Recorded data
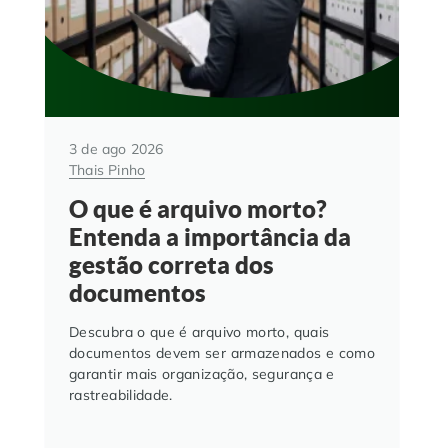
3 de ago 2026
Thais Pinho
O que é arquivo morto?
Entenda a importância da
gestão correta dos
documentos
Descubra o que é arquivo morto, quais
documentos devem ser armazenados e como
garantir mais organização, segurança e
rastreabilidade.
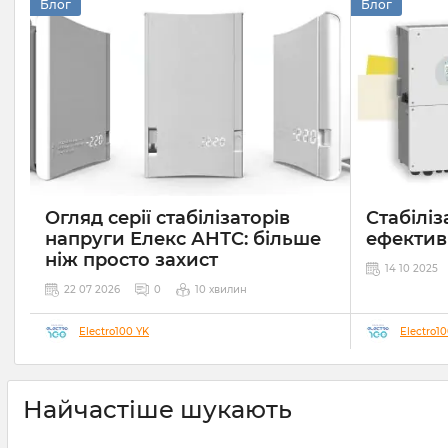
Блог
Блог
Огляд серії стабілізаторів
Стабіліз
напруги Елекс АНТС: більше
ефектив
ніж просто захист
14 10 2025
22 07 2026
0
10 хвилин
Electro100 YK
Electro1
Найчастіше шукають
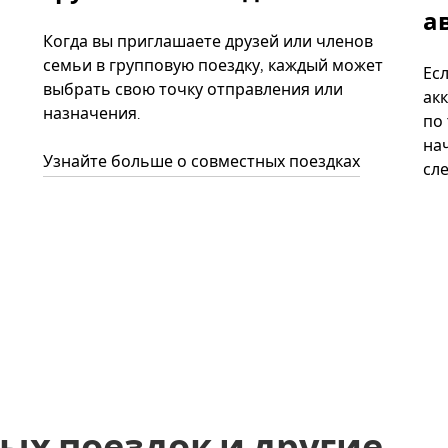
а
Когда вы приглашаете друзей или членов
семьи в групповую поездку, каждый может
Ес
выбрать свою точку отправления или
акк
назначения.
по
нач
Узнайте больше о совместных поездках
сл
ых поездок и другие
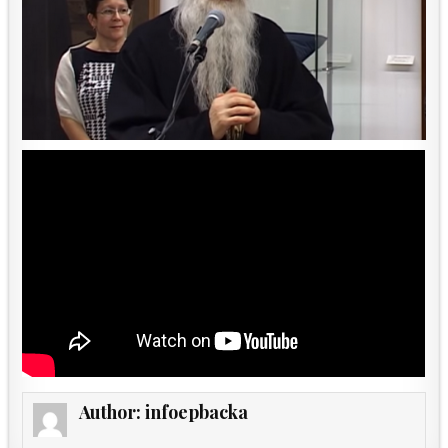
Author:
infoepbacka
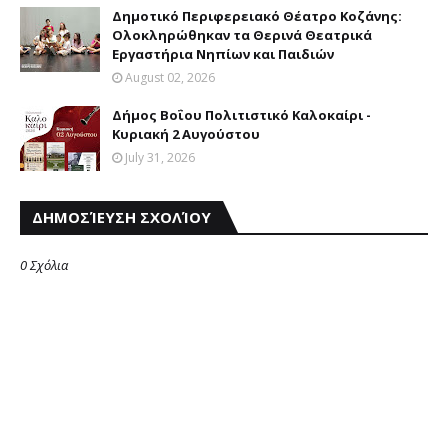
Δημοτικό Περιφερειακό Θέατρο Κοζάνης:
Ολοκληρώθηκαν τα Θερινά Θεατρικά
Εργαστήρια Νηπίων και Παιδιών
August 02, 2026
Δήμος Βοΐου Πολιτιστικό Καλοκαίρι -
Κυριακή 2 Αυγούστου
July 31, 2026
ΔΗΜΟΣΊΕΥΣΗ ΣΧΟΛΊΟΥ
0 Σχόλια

==

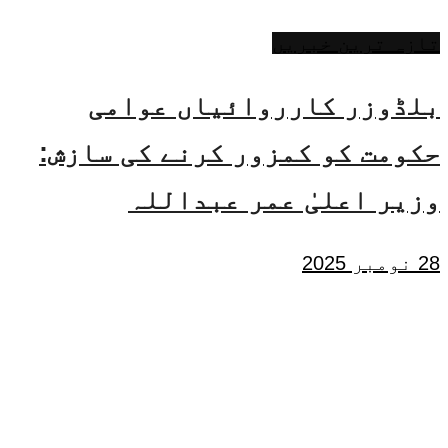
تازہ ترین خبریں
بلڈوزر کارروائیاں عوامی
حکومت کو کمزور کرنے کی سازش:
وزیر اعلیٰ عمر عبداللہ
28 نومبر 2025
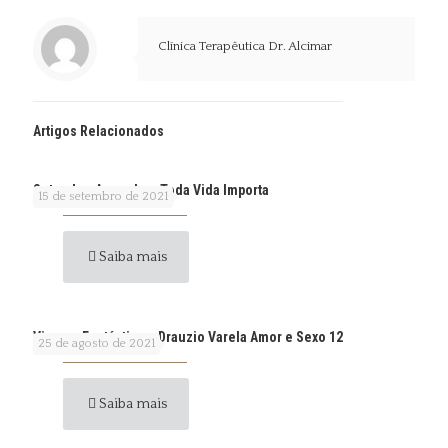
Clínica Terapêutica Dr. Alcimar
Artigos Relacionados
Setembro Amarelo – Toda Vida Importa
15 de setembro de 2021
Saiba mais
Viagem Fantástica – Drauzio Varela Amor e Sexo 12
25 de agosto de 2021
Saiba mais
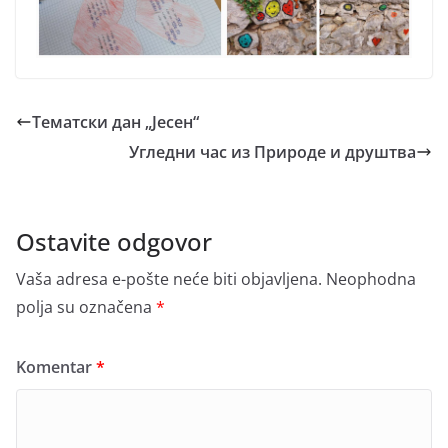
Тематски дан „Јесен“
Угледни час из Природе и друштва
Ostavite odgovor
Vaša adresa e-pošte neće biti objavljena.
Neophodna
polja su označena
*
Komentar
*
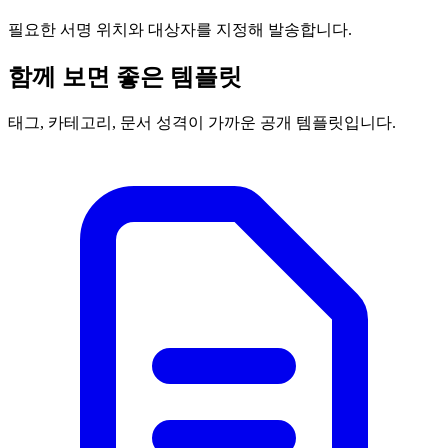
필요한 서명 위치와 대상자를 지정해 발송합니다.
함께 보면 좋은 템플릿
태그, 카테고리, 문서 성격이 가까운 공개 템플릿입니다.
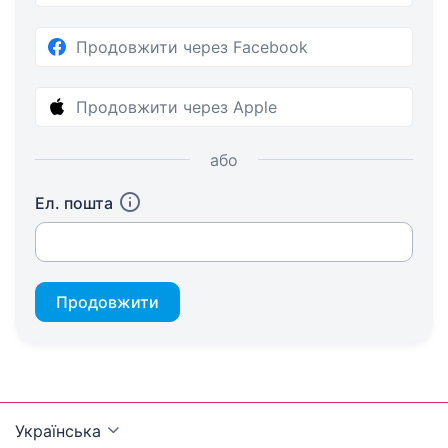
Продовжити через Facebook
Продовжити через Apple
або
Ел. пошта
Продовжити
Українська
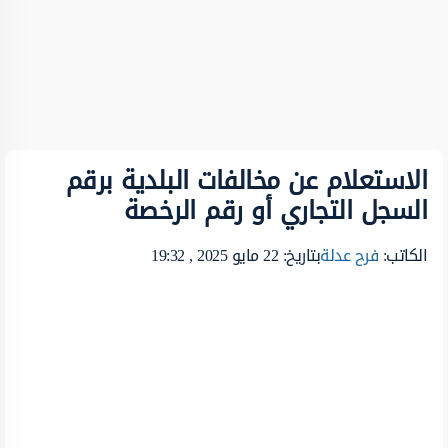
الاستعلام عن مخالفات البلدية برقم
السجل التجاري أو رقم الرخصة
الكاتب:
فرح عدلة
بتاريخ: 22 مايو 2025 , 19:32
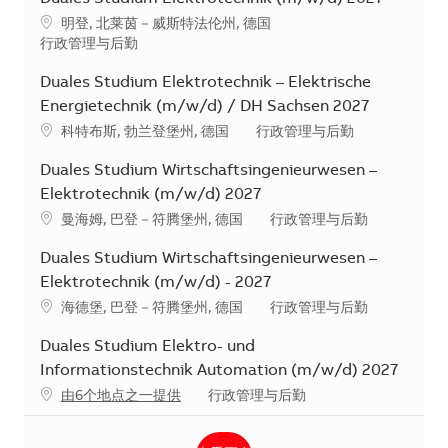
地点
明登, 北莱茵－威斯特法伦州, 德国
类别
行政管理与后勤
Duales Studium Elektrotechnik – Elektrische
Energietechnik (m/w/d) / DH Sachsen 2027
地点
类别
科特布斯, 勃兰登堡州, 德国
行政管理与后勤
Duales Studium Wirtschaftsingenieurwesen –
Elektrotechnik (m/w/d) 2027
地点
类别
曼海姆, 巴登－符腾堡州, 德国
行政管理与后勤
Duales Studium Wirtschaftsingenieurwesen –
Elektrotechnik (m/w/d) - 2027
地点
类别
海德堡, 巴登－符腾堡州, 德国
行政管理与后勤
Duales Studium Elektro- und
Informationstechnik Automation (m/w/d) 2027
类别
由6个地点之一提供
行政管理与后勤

== Exercise prompt ==
The lines above starting at the one that holds "25 de agosto de 2021" and ending at the one that holds "Duales Studium Elektro- und" are to be written out exactly, ends included, and no pictures are to be copied.

== Expected output ==
25 de agosto de 2021
Saiba mais
Тематски дан „Јесен“
Угледни час из Природе и друштва
Ostavite odgovor
Vaša adresa e-pošte neće biti objavljena.
Neophodna
polja su označena
*
Komentar
*
필요한 서명 위치와 대상자를 지정해 발송합니다.
함께 보면 좋은 템플릿
태그, 카테고리, 문서 성격이 가까운 공개 템플릿입니다.
Продовжити через Facebook
Продовжити через Apple
або
Ел. пошта
Продовжити
Українська
الاستعلام عن مخالفات البلدية برقم
السجل التجاري أو رقم الرخصة
الكاتب:
فرح عدلة
بتاريخ: 22 مايو 2025 , 19:32
地点
明登, 北莱茵－威斯特法伦州, 德国
类别
行政管理与后勤
Duales Studium Elektrotechnik – Elektrische
Energietechnik (m/w/d) / DH Sachsen 2027
地点
类别
科特布斯, 勃兰登堡州, 德国
行政管理与后勤
Duales Studium Wirtschaftsingenieurwesen –
Elektrotechnik (m/w/d) 2027
地点
类别
曼海姆, 巴登－符腾堡州, 德国
行政管理与后勤
Duales Studium Wirtschaftsingenieurwesen –
Elektrotechnik (m/w/d) - 2027
地点
类别
海德堡, 巴登－符腾堡州, 德国
行政管理与后勤
Duales Studium Elektro- und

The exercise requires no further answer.